Cheetah Electronics launches Rodent Shield to protect agricultural machinery from rodent damage

Written by  Mark Daniel
The Rodent Shield delivers a shock if rats and mice attempt to climb over. The Rodent Shield delivers a shock if rats and mice attempt to climb over.

With the increased arrival of technology in modern agricultural machinery, it invariably means more wiring and electronic control modules. This brings with it the risk of rodent damage when machines are in storage during the winter.

Back in the day, rat and mice control was the job of the farm cat, back up by traps and judicious use of baits. Over the years, rodents have developed a taste for electrical insulation, typically available in abundance when complex machines are in storage.

While Kiwis are credited with inventing the electric fence, Irish company Cheetah Electronics Ltd of Carlow has taken the idea on a tangent with their Rodent Shield, which consists of a low physical barrier that can be placed on the ground around the machine to be protected, delivering a shock if rats and mice try to climb over.

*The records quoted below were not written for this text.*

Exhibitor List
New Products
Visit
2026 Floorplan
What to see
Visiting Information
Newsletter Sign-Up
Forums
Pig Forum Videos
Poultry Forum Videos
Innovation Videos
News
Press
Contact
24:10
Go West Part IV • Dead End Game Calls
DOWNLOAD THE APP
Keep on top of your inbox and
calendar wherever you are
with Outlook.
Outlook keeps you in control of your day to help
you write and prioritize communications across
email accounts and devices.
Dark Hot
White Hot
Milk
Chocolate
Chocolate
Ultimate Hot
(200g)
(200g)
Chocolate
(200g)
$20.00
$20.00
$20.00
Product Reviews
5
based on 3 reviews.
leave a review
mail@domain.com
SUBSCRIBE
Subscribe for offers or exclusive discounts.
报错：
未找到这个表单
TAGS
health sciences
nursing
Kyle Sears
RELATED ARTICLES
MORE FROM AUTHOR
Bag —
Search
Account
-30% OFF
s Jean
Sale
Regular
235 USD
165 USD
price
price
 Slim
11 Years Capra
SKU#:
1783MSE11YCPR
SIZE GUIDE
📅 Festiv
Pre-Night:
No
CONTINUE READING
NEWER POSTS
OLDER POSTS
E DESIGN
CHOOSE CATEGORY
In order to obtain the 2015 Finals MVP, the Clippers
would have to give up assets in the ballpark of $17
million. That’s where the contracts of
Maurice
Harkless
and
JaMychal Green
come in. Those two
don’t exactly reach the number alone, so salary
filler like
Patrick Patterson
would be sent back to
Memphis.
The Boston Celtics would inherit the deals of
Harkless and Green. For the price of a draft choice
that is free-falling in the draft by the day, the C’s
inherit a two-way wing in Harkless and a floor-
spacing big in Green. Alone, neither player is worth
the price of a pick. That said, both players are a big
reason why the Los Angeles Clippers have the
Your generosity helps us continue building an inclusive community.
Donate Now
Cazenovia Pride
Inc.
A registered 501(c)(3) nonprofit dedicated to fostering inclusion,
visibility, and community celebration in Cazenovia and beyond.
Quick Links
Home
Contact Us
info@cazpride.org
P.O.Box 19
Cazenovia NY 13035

Rats are naturally neophobic, so don’t like new things. They will investigate slowly - in this case the Rodent Shield - and once they receive a shock, it turns to both a psychological barrier as well as a physical barrier.

The moulded barriers, available in one metre lengths, feature an integral positive and negative strip, with individual panels simply joined together with bolts and butterfly nuts, held upright by plastic towers, which insulate the barriers from the floor.

Taking the form of an electric fence that works at ground level, the system is easily assembled and disassembled, allowing the machine to be quickly removed from the protected area.

Power comes from a standard charger unit, with the only requirement being a reasonably flat floor, although an adjustable plastic extrusion is attached to the lower edge to fill minor gaps, which might allow mice in particular, to “squeeze” into the protected area. One can only assume that the farmyard cat will have to take care when in the area.